Measurement of low-dose active pharmaceutical ingredient in a pharmaceutical blend using frequency-domain photon migration

Frequency-domain photon migration (FDPM) measurements of timedependent light propagation are conducted to provide the powder absorbance for quantitative prediction of terazosin as the active pharmaceutical ingredient (API) in a low-dose (0.72 wt %) oral tablet formulation. Calibration of the FDPM-derived powder absorbance at discrete wavelengths of 514, 650, 687, and 785 nm was performed for API contents ranging between 0 and 1.5 wt % in mixtures showing maximum sensitivity at 650 nm.
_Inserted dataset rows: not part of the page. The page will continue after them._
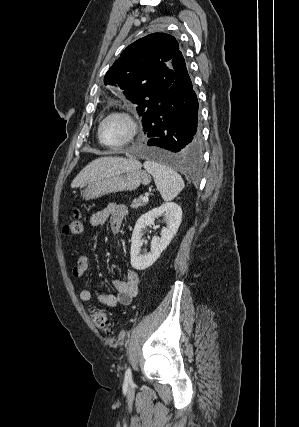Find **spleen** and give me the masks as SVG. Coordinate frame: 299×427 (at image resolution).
Listing matches in <instances>:
<instances>
[{"mask_svg": "<svg viewBox=\"0 0 299 427\" xmlns=\"http://www.w3.org/2000/svg\"><path fill=\"white\" fill-rule=\"evenodd\" d=\"M143 166L153 176L163 200L171 201L183 190L184 181L172 168L152 160L145 161Z\"/></svg>", "mask_w": 299, "mask_h": 427, "instance_id": "obj_1", "label": "spleen"}]
</instances>
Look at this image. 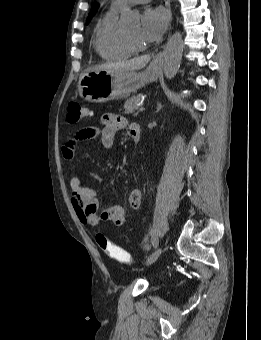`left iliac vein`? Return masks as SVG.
<instances>
[{
	"label": "left iliac vein",
	"instance_id": "left-iliac-vein-1",
	"mask_svg": "<svg viewBox=\"0 0 261 340\" xmlns=\"http://www.w3.org/2000/svg\"><path fill=\"white\" fill-rule=\"evenodd\" d=\"M162 251H163V248H162V247L157 248V249L149 256V258L147 259L146 265L148 266V265L153 264V263L159 258V256L161 255Z\"/></svg>",
	"mask_w": 261,
	"mask_h": 340
}]
</instances>
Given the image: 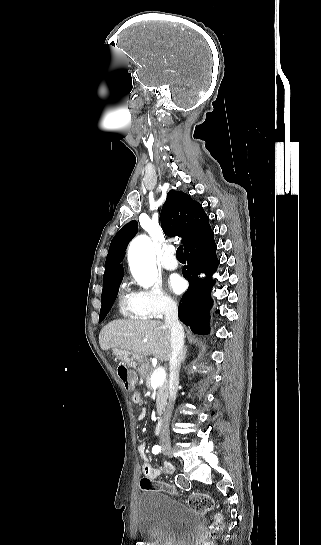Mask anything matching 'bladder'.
Returning a JSON list of instances; mask_svg holds the SVG:
<instances>
[{"instance_id":"31cf9c89","label":"bladder","mask_w":321,"mask_h":545,"mask_svg":"<svg viewBox=\"0 0 321 545\" xmlns=\"http://www.w3.org/2000/svg\"><path fill=\"white\" fill-rule=\"evenodd\" d=\"M206 525L202 512L161 490L143 492L137 503L140 538L150 545H192Z\"/></svg>"}]
</instances>
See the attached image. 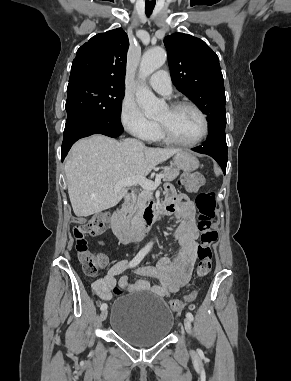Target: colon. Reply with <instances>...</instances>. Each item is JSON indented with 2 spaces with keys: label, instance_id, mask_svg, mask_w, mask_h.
Segmentation results:
<instances>
[{
  "label": "colon",
  "instance_id": "obj_1",
  "mask_svg": "<svg viewBox=\"0 0 291 381\" xmlns=\"http://www.w3.org/2000/svg\"><path fill=\"white\" fill-rule=\"evenodd\" d=\"M182 184L187 190L196 191L204 184V179L196 173H188L182 176ZM195 202L199 212L198 231L200 233L196 273L199 277H205L212 269L213 245L218 239V231L214 226L216 216L215 194L210 191L201 192L197 195ZM108 221V214L101 212L90 216L86 221L75 225L73 228L77 256L88 276H95L106 265L107 260L103 255L92 253L89 250L88 238L102 233L106 229ZM127 291L128 288L121 285L113 288L115 294H122ZM194 297L195 293H192L184 300H171L170 307L172 311L181 312L187 302L193 300Z\"/></svg>",
  "mask_w": 291,
  "mask_h": 381
}]
</instances>
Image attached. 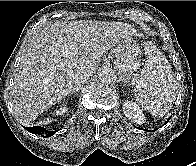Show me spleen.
<instances>
[{
	"mask_svg": "<svg viewBox=\"0 0 196 166\" xmlns=\"http://www.w3.org/2000/svg\"><path fill=\"white\" fill-rule=\"evenodd\" d=\"M146 64L135 89V100L150 114L167 113L176 99V81L166 57L151 42L145 45Z\"/></svg>",
	"mask_w": 196,
	"mask_h": 166,
	"instance_id": "spleen-1",
	"label": "spleen"
}]
</instances>
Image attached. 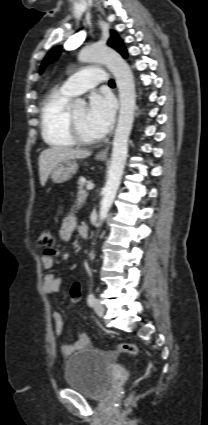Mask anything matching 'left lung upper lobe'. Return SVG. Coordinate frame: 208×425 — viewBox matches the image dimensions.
<instances>
[{"mask_svg":"<svg viewBox=\"0 0 208 425\" xmlns=\"http://www.w3.org/2000/svg\"><path fill=\"white\" fill-rule=\"evenodd\" d=\"M110 47L114 48L117 52H119L124 58L127 57V51L123 45L122 40L119 38L117 33L115 31H111V37L108 40L107 43ZM61 47L57 46L54 47L49 51V53L46 55V57L43 60L42 66H41V72L43 71L44 67L51 61H54L58 58L60 55Z\"/></svg>","mask_w":208,"mask_h":425,"instance_id":"obj_1","label":"left lung upper lobe"}]
</instances>
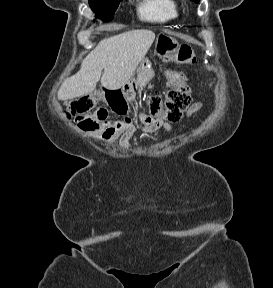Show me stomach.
I'll return each mask as SVG.
<instances>
[{
  "mask_svg": "<svg viewBox=\"0 0 273 288\" xmlns=\"http://www.w3.org/2000/svg\"><path fill=\"white\" fill-rule=\"evenodd\" d=\"M177 41L171 36L161 34L155 44V53L162 60H168L171 58V54L174 52ZM137 79L128 80L123 88L127 86L128 90L134 92L136 90L142 91L143 87L149 83L154 76V72L151 68V62L148 59H143L137 68ZM148 88H151L149 86Z\"/></svg>",
  "mask_w": 273,
  "mask_h": 288,
  "instance_id": "obj_1",
  "label": "stomach"
}]
</instances>
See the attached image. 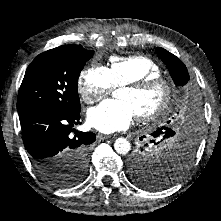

The relative standard deviation (RSD) of FDPM absorption coefficient measurement at 650 nm in a well-mixed 1.08 wt % terazosin blend was <1.6%, of which no more than 0.12% arose from FDPM instrumental error and the remainder was attributable to the complete-random-mixture model. The applicability of FDPM as an on-line sensor for powder-blending operations was further evaluated by analyzing grab samples taken directly from five locations of a 2-cu-ft Gallay blender at intervals of 5 min within the blending process. FDPM results indicate that homogeneity was largely achieved in the first 10 min, during which the RSD of API content across five sampling locations decreased from 27% to 8%, and the RSD decreased to 5% after 25 min of blending. Evolution of homogeneity within the blending process assessed through FDPM measurements was fit to the first-order model of particle blending further evidencing applicability for monitoring powder-blending processes.